RESEARCH

3MDR Cheat Sheet

https://sys.threemdr.himarc.ca/cheat-sheet

- Data collection timeline, survey links, etc.

Research Ethics Protocol

Study Title: Multi-modal, Motion-assisted, Memory Desensitization and Reconsolidation (3MDR) virtual reality-based treatment for individuals with post-traumatic stress disorder and associated conditions: A randomized waitlist control study
Principal Investigator: Dr. Suzette Brémault-Phillips, Professor, Department of Occupational Therapy, Faculty of Rehabilitation Medicine, University of Alberta, 8205 - 114 ST NW Edmonton, AB T6G 2G4
Ethics Board: University of Alberta Health Research Ethics Board (HREB)
Protocol #: Pro00084466


Participant ID Codes

- Each 3MDR patient participating in the study must have a unique participant ID code.
- The participant ID code includes a clinic site code, then a hyphen, then a capital "P" (for patient), then a three digit number - example: EOSIC-P001 refers to patient 001 at the EOSIC site (Edmonton Operational Stress Injury Clinic).


- Site codes:

TEST - For testing purposes (data will be ignored)

AHE - Alberta Hospital Edmonton

CDT - University of Calgary Downtown Campus

CGH - Canmore General Hospital

COSIC - Carewest Operational Stress Injury Clinic (Calgary)

EOSIC - Edmonton Operational Stress Injury Clinic

GPRH - Grande Prairie Regional Hospital

LCRH - Lethbridge Chinook Regional Hospital

MCH - Misericordia Hospital

NLRHC - Northern Lights Regional Health Centre (Fort McMurray)

RDAMH - Red Deer Addictions and Mental Health

SCHC - Sheldon Chumir Health Centre (Calgary)

UA - University of Alberta (Corbett Hall)


- Each site assigns participant numbers to its own patients. No need to coordinate with other sites.

- A participant always keeps their ID code throughout the study (even if they cross over from being a waitlist control to a patient).

- A specific participant ID code should only be assigned to one person. If a participant leaves the study without any data being collected, their ID code should not be re-assigned to a new person.

Inclusion / Exclusion Criteria

(Note: Criteria below are from the research ethics protocol. Individual clinics may have additional criteria.)
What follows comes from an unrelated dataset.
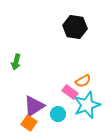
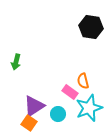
black hexagon: moved 16 px right
orange semicircle: rotated 105 degrees clockwise
cyan star: moved 2 px right, 3 px down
- From one or more of the following groups:
regular and reserve Canadian Armed Forces service members and veterans,
public safety personnel (PSP - e.g., paramedics, police, firefighters, and correction officers),
healthcare professionals (HCP),
essential service providers (ESP),
adult family members of the aforementioned groups, or
members of the general public affected by trauma;

- With one or more of the following concerns present for at least 3 months:
(a) diagnosis of PTSD;
(b) indication of PTSD based on a score ≥ 30 on the Clinician-Administered PTSD Scale (CAPS-5) on either worst or past month;
(c) a post-traumatic stress injury (PTSI), operational stress injury, or other associated mental health condition;
(d) trauma associated with service provision during the COVID-19 pandemic;
(e) military sexual trauma; and/or
(f) moral injury;

- Age 18 or more years;

- English speaking and capable of giving informed consent in English;

- Agree to be screened by a research team member for study eligibility;

- Be able to participate in 3MDR at one of the 3MDR study sites for 2 hours, once a week for 10 to 14 consecutive weeks and engage in follow-up sessions;

- Be under the care of a healthcare provider or team (primary / lead service provider) for physical and mental health needs during the course of 3MDR and following receipt of the intervention;

- If the individual's 3MDR therapist is not their regular mental healthcare provider, the primary / lead service provider would need to endorse the individual's potential participation in the 3MDR study by signing the 3MDR Referral Form ;

- Able to tolerate strong emotions;

- Be able to process trauma, learn new things, and reconsolidate memories;

- Be able to walk on a treadmill for 1 hour (or if the individual uses a wheelchair, be able to maintain a regular wheelchair pace for 60 minutes on a wheelchair trainer unit, which is equivalent to a treadmill for a wheelchair user);

- If undergoing pharmacotherapy, participants must be stable on their current psychotropic medication for a period of 4 weeks before entering the trial and agree to not increase dosages or add any new medications during the course of the trial;

- If undergoing psychotherapeutic intervention, participants must be stable on a consistent treatment regime and agree not to enter into new interventions during receipt of the 3MDR intervention;

- If using substances (e.g., alcohol or cannabis), use must be stable and not interfere with effectively engaging in trauma therapy.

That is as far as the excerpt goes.